Quentin Tarantino’s signature style can be seen to have began in his lost film My Best Friends Birthday, which featured his comedic editing and use of volatile language and snappy dialogue. Tarantino’s career began with Harvey Keitel’s dedicated support to the Reservoir Dogs script, whose career had been diminishing. His name helped the film to be made, as other stars began to consider the project. Tarantino’s style seemed unconventional to more experienced members of the industry.

He was heavily criticised for leaving in a graphic torture scene in the film. It was pegged as a revelation at Cannes, and won at the Toronto Film Festival the prize for best film. It made $3 million in the USA, only shown in 26 theatres in the first week, and 10 in the UK, making £100,000 in the first weekend. It was considered the best directing be but since Citizen Kane.

Tarantino thinks in oeuvres (body of work), considering his films connected. He is eager to avoid creating lesser works that affect the overall quality of his oeuvre, believing that his filmography would be healthier if all his films were well-made.

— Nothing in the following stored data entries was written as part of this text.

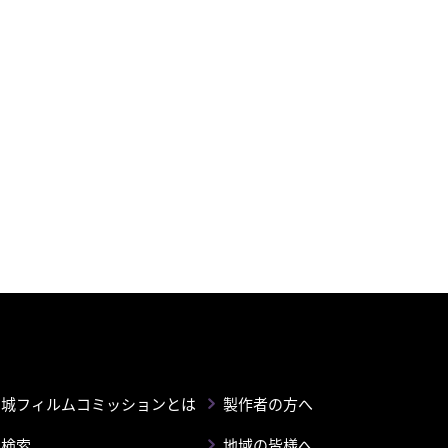
宮城フィルムコミッションとは
製作者の方へ
ン検索
地域の皆様へ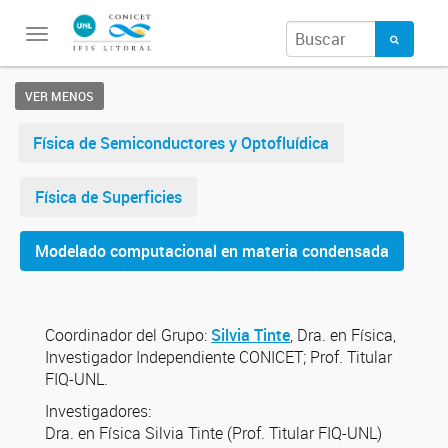
Toggle
navigation
VER MENOS
Física de Semiconductores y Optofluídica
Física de Superficies
Modelado computacional en materia condensada
Coordinador del Grupo:
Silvia Tinte
, Dra. en Física,
Investigador Independiente CONICET; Prof. Titular
FIQ-UNL.
Investigadores:
Dra. en Física Silvia Tinte (Prof. Titular FIQ-UNL)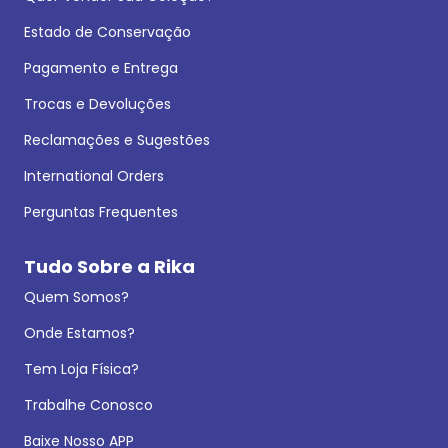
Estado de Conservação
Pagamento e Entrega
Trocas e Devoluções
Reclamações e Sugestões
International Orders
Perguntas Frequentes
Tudo Sobre a Rika
Quem Somos?
Onde Estamos?
Tem Loja Física?
Trabalhe Conosco
Baixe Nosso APP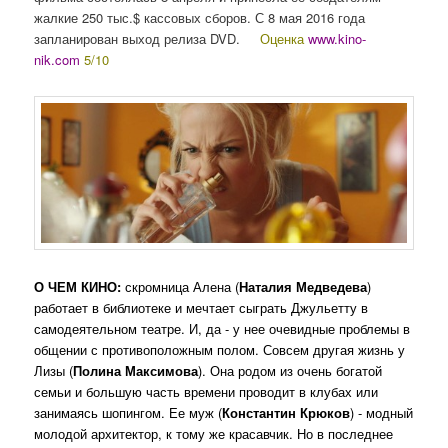
жалкие 250 тыс.$ кассовых сборов. С 8 мая 2016 года
запланирован выход релиза DVD.
Оценка
www.kino-
nik.com
5/10
О ЧЕМ КИНО:
скромница Алена (
Наталия Медведева
)
работает в библиотеке и мечтает сыграть Джульетту в
самодеятельном театре. И, да - у нее очевидные проблемы в
общении с противоположным полом. Совсем другая жизнь у
Лизы (
Полина Максимова
). Она родом из очень богатой
семьи и большую часть времени проводит в клубах или
занимаясь шопингом. Ее муж (
Константин Крюков
) - модный
молодой архитектор, к тому же красавчик. Но в последнее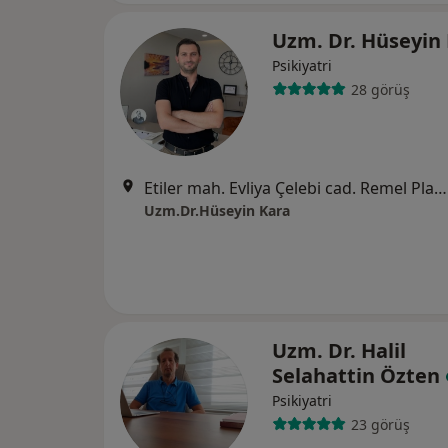
Uzm. Dr. Hüseyin
Psikiyatri
28 görüş
Etiler mah. Evliya Çelebi cad. Remel Plaza no:23/204, Antalya
Uzm.Dr.Hüseyin Kara
Uzm. Dr. Halil
Selahattin Özten
Psikiyatri
23 görüş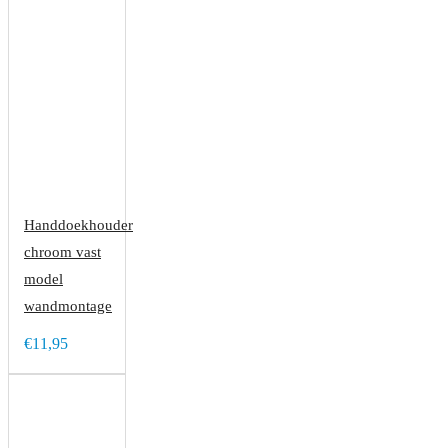
Handdoekhouder
chroom vast
model
wandmontage
€11,95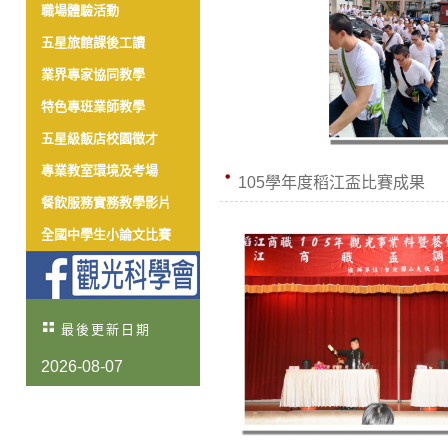
職場體驗活動
五星旅館課後工讀
業界專家協同教學
特色專班業師教學
五星級飯店校園徵才
專業教室環境及考場
105學年度稻江盃比賽成果
餐飲服務實務教學影片
全國中學生小論文比賽
最後更新日期
2026-08-07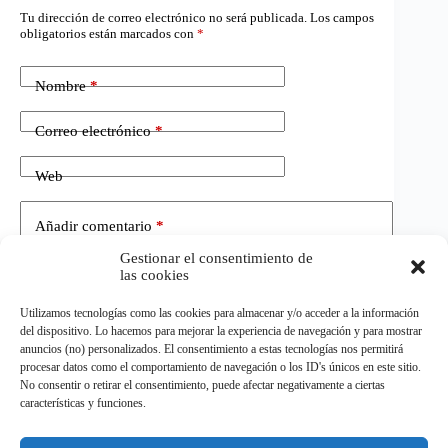
Tu dirección de correo electrónico no será publicada.
Los campos
obligatorios están marcados con
*
Nombre
*
Correo electrónico
*
Web
Añadir comentario
*
Gestionar el consentimiento de
las cookies
Utilizamos tecnologías como las cookies para almacenar y/o acceder a la información
del dispositivo. Lo hacemos para mejorar la experiencia de navegación y para mostrar
anuncios (no) personalizados. El consentimiento a estas tecnologías nos permitirá
procesar datos como el comportamiento de navegación o los ID's únicos en este sitio.
No consentir o retirar el consentimiento, puede afectar negativamente a ciertas
Publicar el comentario
características y funciones.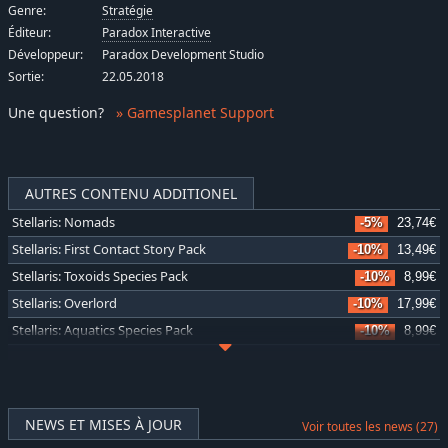
Genre:
Stratégie
Éditeur:
Paradox Interactive
Développeur:
Paradox Development Studio
Sortie:
22.05.2018
Une question
?
» Gamesplanet Support
AUTRES CONTENU ADDITIONEL
Stellaris: Nomads
-5%
23,74€
Stellaris: First Contact Story Pack
-10%
13,49€
Stellaris: Toxoids Species Pack
-10%
8,99€
Stellaris: Overlord
-10%
17,99€
Stellaris: Aquatics Species Pack
-10%
8,99€
Stellaris: Nemesis
-10%
17,99€
Stellaris: Necroids Species Pack
-5%
9,54€
Stellaris: Federations
-10%
17,99€
NEWS ET MISES À JOUR
Voir toutes les news (27)
Stellaris: Lithoids Species Pack
-5%
9,49€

His films are distinct in their use of fast and witty dialogue over seemingly pointless subjects, chaptered plots and story’s following 1970s crime thriller cliches that he puts his own spin on via unique characters, dialogue, soundtrack and nuanced use of extreme violence for comedic effect. Tarantino’s filmography is consistently highly-praised and many, if not most of his films are considered masterpieces. There are many aspects of Tarantino’s films that make them recognisable as being made by him, including extreme, often ridiculous violence, clever and nuanced use of dialogue, non-linear/interesting approaches to narrative, obscure 1970/80s compiled soundtracks, re-occurring actors and riveting plots told through unique structure and use of perspective/audience positioning. He often also includes crude language used casually in his dialogue and many pop-culture references, of which are very specific to him and his tase in pop-culture, e.g films, music, etc., which make his films individually more unique to him as a stand-alone director.

He includes an abundance of subtext to his dialogue, which makes his more fun to watch. He also creates and holds suspense over the course of long scenes. All of his films include scenes like this, some include many of them. He will do this often through dialogue with subtle and hidden meaning, even if on surface level it is over pleasantries and/or seemingly unrelated topics. He will give the audience implicit information and often create constantly building tension by bringing the scene closer to a climax or realisation, and continues the tension even after that realisation. The characters take their time and chat over normal, even realistic matters. They do not speak quickly or purposefully for long periods of time, instead Tarantino establishes their motivations and goals to create binary oppositions and set the possibility for a climax, thereby establishing tension and building it through subtle dialogue slowly but evidently building to that climax. These scenes also rarely involve music, instead long, drawn out silence to draw the audience inti the scene, alongside the dialogue with subtext.

His films have become highly recognised, respected, discussed and aspired to in the film industry. He is considered an independent auteur director, all of his films instantly identifiable to him and his body of work, different in each story but connected through signature features of his style of directing and his striving for consistent success in his oeuvre.